→ **The task**: What is the number of lines below that contain the word "double"? Give only that number.

→ **Records shown**:
┌──
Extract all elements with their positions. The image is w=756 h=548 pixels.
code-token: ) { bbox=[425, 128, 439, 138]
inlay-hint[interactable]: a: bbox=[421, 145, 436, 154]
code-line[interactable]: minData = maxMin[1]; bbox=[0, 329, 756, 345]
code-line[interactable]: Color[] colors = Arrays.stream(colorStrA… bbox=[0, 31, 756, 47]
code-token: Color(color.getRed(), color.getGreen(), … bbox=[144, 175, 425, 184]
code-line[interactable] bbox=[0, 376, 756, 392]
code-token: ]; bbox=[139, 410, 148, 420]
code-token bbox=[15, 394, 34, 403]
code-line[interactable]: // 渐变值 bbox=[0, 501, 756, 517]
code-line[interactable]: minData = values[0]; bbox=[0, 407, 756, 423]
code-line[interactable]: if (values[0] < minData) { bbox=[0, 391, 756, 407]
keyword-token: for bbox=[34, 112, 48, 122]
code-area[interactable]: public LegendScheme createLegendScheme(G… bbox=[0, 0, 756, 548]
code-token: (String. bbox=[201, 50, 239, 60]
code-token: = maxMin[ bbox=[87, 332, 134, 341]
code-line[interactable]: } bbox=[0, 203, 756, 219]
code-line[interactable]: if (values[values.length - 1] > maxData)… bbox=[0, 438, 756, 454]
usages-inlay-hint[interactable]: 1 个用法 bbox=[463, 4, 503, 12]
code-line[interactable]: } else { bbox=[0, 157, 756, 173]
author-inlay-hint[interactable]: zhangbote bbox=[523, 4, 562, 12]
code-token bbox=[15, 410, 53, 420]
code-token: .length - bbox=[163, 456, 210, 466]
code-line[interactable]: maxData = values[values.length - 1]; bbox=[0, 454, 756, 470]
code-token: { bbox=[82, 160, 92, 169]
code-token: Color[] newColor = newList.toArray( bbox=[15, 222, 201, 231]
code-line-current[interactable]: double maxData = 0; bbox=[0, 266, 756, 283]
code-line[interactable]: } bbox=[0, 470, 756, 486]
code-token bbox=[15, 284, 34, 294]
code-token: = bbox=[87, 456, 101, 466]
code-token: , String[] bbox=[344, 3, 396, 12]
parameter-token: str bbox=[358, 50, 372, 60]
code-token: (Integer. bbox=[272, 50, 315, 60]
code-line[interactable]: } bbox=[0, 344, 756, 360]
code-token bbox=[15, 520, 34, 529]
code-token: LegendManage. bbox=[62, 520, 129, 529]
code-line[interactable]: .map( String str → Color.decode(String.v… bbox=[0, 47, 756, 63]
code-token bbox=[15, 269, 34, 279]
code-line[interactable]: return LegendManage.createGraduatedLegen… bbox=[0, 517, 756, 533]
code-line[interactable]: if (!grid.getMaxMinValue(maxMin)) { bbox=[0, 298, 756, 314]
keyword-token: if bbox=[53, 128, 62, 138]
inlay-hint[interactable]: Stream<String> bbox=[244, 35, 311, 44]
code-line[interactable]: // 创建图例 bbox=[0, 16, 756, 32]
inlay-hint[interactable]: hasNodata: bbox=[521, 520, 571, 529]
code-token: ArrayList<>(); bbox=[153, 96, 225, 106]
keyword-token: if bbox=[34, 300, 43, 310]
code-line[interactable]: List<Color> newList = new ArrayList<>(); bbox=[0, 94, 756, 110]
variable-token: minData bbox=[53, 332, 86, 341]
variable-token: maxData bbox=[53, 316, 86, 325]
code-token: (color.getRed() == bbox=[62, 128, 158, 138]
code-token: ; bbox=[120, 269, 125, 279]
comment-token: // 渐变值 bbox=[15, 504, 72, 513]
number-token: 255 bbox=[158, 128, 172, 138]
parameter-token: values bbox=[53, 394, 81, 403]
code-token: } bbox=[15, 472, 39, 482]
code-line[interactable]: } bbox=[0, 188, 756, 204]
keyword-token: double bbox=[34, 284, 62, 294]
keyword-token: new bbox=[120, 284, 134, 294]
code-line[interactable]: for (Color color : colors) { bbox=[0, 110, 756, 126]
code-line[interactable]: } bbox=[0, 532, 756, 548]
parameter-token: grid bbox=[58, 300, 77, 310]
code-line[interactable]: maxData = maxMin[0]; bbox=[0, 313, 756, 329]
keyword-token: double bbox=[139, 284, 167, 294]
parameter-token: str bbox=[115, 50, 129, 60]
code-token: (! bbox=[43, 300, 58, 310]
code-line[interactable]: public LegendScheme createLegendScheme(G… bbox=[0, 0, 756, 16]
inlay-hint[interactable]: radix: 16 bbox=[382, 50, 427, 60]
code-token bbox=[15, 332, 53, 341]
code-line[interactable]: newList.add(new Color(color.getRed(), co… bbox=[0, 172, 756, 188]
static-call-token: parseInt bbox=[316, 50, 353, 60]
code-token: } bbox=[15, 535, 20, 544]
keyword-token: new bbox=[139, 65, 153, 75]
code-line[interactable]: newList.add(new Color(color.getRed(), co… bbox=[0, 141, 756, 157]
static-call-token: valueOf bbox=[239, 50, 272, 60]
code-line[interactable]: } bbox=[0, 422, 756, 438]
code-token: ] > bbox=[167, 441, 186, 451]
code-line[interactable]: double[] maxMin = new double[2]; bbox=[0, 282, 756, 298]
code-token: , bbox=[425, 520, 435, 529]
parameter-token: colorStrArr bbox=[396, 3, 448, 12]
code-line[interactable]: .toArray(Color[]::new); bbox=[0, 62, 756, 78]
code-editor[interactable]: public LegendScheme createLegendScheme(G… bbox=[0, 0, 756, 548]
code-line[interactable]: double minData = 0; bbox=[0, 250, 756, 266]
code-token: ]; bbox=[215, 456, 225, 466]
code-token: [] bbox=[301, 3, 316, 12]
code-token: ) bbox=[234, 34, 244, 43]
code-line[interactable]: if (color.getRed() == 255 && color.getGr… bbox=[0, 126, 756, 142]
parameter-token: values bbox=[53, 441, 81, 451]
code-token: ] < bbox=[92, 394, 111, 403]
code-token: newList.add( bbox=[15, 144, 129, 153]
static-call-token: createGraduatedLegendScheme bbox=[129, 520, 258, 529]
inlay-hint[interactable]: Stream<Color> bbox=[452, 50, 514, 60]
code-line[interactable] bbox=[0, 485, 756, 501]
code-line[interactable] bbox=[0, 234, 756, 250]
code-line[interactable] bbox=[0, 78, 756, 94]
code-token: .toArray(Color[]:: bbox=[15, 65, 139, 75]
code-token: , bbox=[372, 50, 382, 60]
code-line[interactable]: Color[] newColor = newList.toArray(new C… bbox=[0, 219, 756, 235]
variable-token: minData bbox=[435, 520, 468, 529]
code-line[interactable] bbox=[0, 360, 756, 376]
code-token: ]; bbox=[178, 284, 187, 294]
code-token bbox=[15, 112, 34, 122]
└──
→ **Expected answer**: 5